🤖 AI Summary
This work addresses the marginalization of oral-dominant Indigenous languages—such as Guaraní, an official language of Paraguay—in mainstream AI systems, which are overwhelmingly text-centric and thus inadequately support authentic spoken interaction practices. To overcome this limitation, the paper proposes a speech-first multi-agent architecture that eschews conventional text-to-speech pipelines. Instead, it decouples language understanding, dialogue state management, and community-led governance mechanisms while explicitly modeling turn-taking, repair strategies, and shared context. By treating spoken interaction itself as a first-class design element in AI systems, the framework foregrounds cultural embeddedness and data sovereignty, challenges the hegemony of text-centered paradigms, and respects linguistic diglossia and Indigenous knowledge systems, thereby offering a viable pathway toward genuinely culturally responsive AI.
📝 Abstract
Although artificial intelligence (AI) and Human-Computer Interaction (HCI) systems are often presented as universal solutions, their design remains predominantly text-first, underserving primarily oral languages and indigenous communities. This position paper uses Guaran\'i, an official and widely spoken language of Paraguay, as a case study to argue that language support in AI remains insufficient unless it aligns with lived oral practices.
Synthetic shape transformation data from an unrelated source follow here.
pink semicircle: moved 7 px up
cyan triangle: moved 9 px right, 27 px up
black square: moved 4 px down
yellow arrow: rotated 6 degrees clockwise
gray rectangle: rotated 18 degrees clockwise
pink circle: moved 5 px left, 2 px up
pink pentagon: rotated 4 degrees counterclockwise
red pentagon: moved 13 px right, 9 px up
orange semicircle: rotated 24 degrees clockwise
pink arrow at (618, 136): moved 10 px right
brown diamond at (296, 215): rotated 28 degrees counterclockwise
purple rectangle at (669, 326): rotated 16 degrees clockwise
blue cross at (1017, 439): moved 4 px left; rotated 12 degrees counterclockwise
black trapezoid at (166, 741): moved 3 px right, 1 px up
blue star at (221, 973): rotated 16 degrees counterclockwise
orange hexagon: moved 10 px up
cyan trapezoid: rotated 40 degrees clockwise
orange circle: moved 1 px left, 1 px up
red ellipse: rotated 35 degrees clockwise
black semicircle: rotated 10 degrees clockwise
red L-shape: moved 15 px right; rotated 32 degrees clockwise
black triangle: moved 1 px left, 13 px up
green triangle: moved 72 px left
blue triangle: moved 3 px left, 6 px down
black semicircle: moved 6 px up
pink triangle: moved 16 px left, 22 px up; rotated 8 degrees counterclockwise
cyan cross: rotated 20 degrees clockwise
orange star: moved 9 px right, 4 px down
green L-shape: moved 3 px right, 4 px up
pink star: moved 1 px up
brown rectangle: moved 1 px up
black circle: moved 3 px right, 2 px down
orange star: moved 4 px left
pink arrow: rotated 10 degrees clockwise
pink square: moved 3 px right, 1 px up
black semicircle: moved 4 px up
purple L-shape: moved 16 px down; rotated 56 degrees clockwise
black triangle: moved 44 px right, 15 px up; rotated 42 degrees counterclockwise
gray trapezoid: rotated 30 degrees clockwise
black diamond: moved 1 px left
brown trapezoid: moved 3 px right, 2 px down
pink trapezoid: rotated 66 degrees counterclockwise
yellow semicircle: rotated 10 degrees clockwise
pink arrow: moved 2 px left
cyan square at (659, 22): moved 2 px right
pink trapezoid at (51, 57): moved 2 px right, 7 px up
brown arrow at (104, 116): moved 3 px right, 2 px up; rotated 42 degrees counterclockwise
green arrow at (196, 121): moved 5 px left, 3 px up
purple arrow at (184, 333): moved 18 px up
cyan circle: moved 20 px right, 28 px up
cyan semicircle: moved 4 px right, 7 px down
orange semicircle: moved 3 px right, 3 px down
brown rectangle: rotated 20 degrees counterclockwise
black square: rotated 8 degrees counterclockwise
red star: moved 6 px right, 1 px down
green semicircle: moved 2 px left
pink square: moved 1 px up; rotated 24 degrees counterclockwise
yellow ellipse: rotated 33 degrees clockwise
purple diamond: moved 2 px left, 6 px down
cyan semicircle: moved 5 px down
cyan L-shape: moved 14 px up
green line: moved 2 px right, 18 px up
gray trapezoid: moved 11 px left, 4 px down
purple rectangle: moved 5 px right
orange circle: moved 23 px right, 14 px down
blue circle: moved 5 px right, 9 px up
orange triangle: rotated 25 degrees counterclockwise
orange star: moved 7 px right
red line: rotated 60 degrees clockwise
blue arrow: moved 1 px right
We propose an alternative to the standard"text-to-speech"pipeline, proposing instead an oral-first multi-agent architecture. By decoupling Guaran\'i natural language understanding from dedicated agents for conversation state and community-led governance, we demonstrate a technical framework that respects indigenous data sovereignty and diglossia. Our work moves beyond mere recognition to focus on turn-taking, repair, and shared context as the primary locus of interaction. We conclude that for AI to be truly culturally grounded, it must shift from adapting oral languages to text-centric systems to treating spoken conversation as a first-class design requirement, ensuring digital ecosystems empower rather than overlook diverse linguistic practices.